Stewart Cole is an internationally renowned scientist and Professor of Microbial Pathogenesis. Since January 2nd, 2018, he is the President of the Institut Pasteur.
From 2007 to 2017, he was full Professor and Director of the Global Health Institute at the Ecole Polytechnique Fédérale de Lausanne (EPFL), the Swiss Federal Institute of Technology of Lausanne – a world-leading education and research center, where he is now Professor Emeritus.
Prior to joining EPFL, Professor Cole worked for 24 years as a researcher and group leader at the Institut Pasteur, and also held various research management positions. He was Director of Strategic Technologies and then Executive Scientific Director. He was also acting President of the Institut Pasteur in Paris in 2005.
He has been the recipient of many national and international prizes and distinctions. In 2009, he was awarded the World Health Organization’s prestigious Stop-TB Partnership Kochon Prize. Other prizes include : Prix Jean-Pierre Lecocq, Académie des Sciences, France ; Marjory Stephenson Prize from the Society for General Microbiology, UK; Emil von Behring Prize from the University of Marburg, Gardner Middlebrook Lifetime Achievement Award. Professor Cole is an EMBO member, Fellow of the Royal Society, UK and associate member of the National Academy of Pharmacy, France.
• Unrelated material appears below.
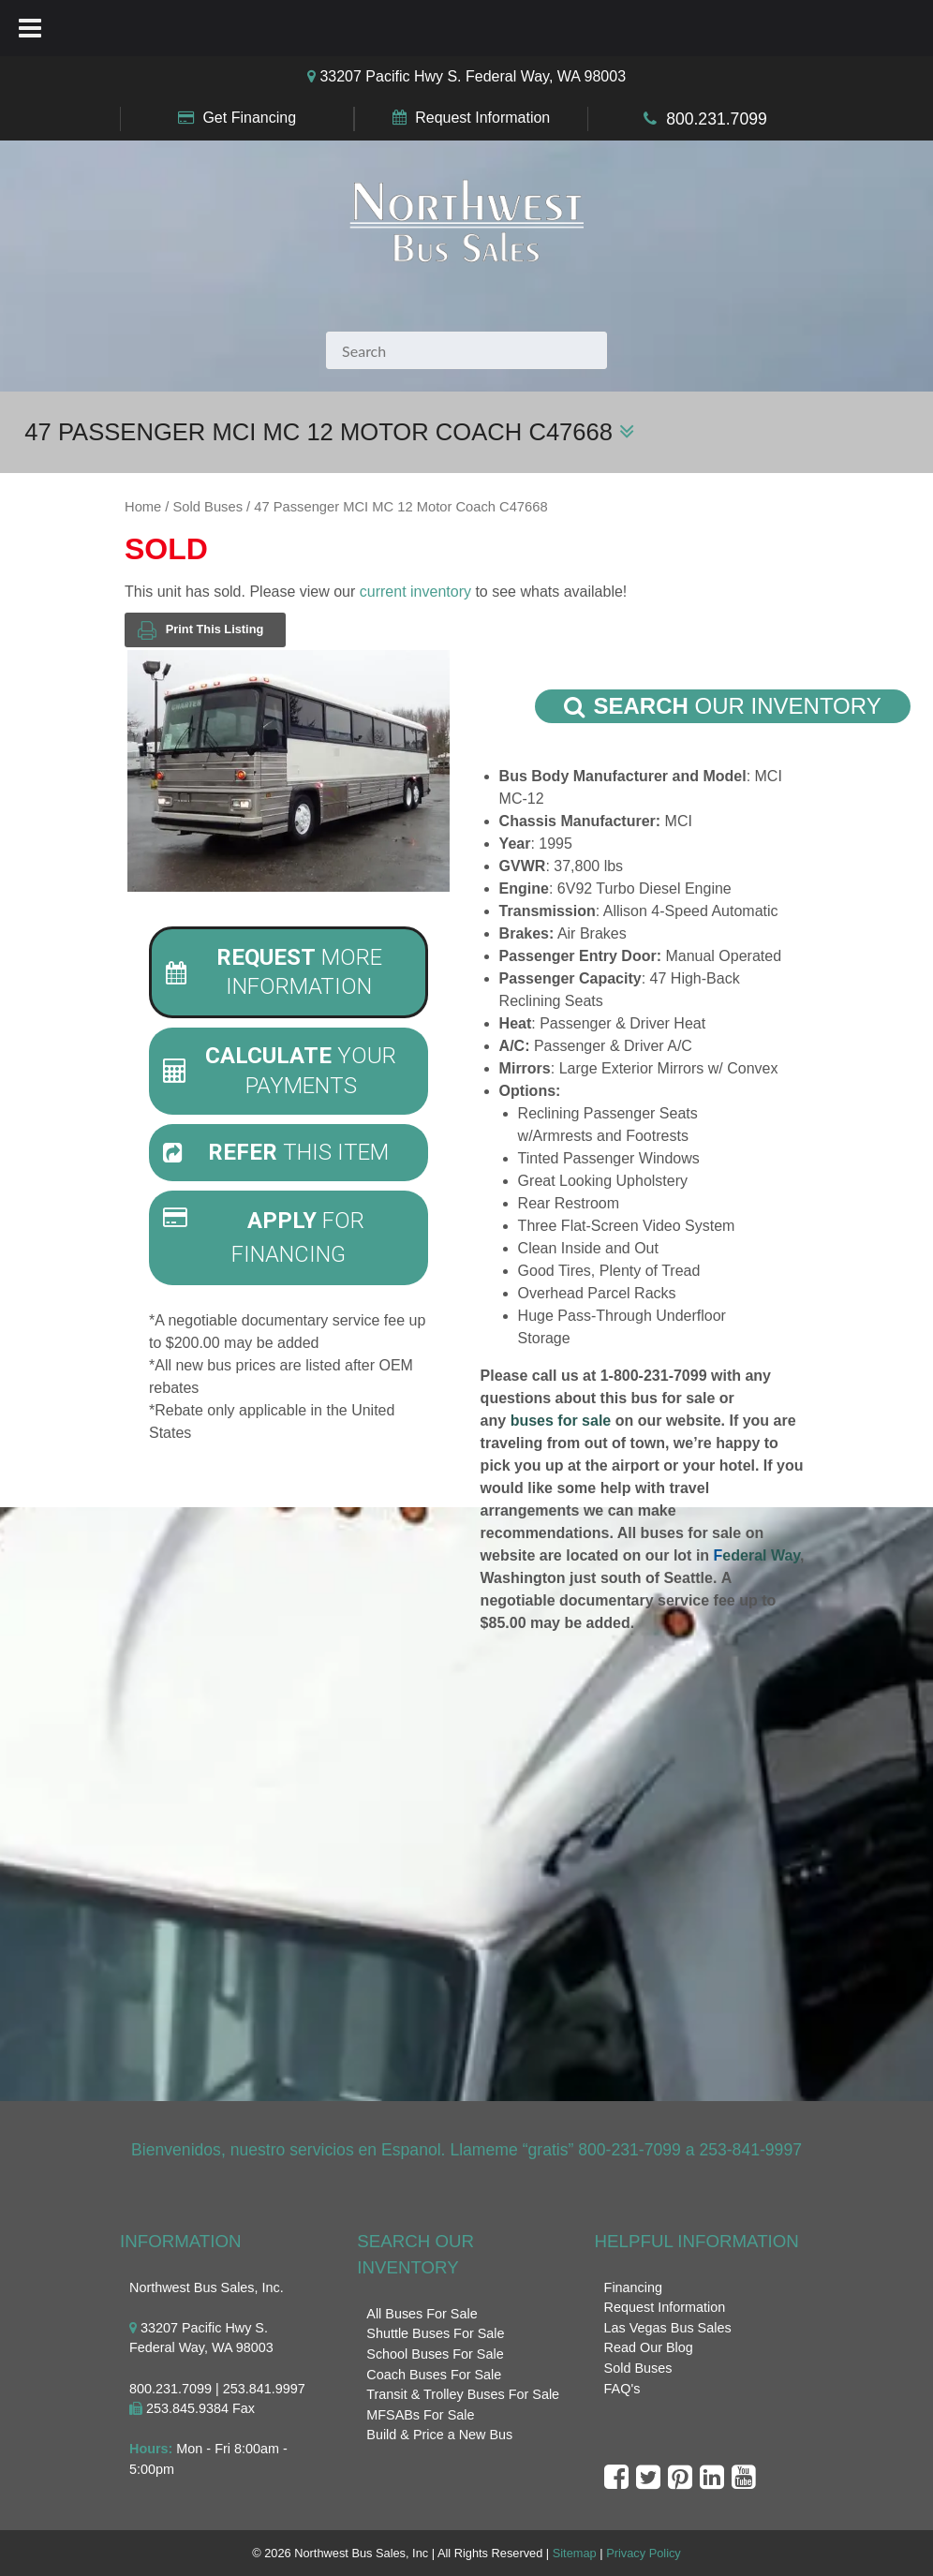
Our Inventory (722, 706)
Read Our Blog (648, 2347)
He has been involved in the work of several foundations (Chair of the board of the Innovative Medicines for Tuberculosis Foundation and President of the Commission médicale of the Fondation Raoul Follereau). Professor Cole has served on numerous scientific committees at the World Health Organization, the Wellcome Trust, the Howard Hughes Medical Institute and elsewhere.
Stewart Cole has published more than 350 scientific papers on infectious diseases, most notably tuberculosis and leprosy.
PROJECTS
Stewart Cole’s current research is in the field of drug discovery and drug development for tuberculosis (TB). He is the scientific leader of ERA4TB (European Regimen Accelerator for Tuberculosis) a public-private initiative devoted to accelerate the development of new treatment regimens for tuberculosis (https://era4tb.org/). He has previously investigated a range of topics including: bacterial electron transport systems; the genomics and diagnostics of retroviruses (HIV) and oncogenic papillomaviruses (HPV); antibiotic resistance mechanisms; and the molecular microbiology of toxigenic clostridia. Cole is best-known for his pioneering work on the genomics, evolution and virulence of pathogenic mycobacteria, especially those causing the human diseases TB and leprosy.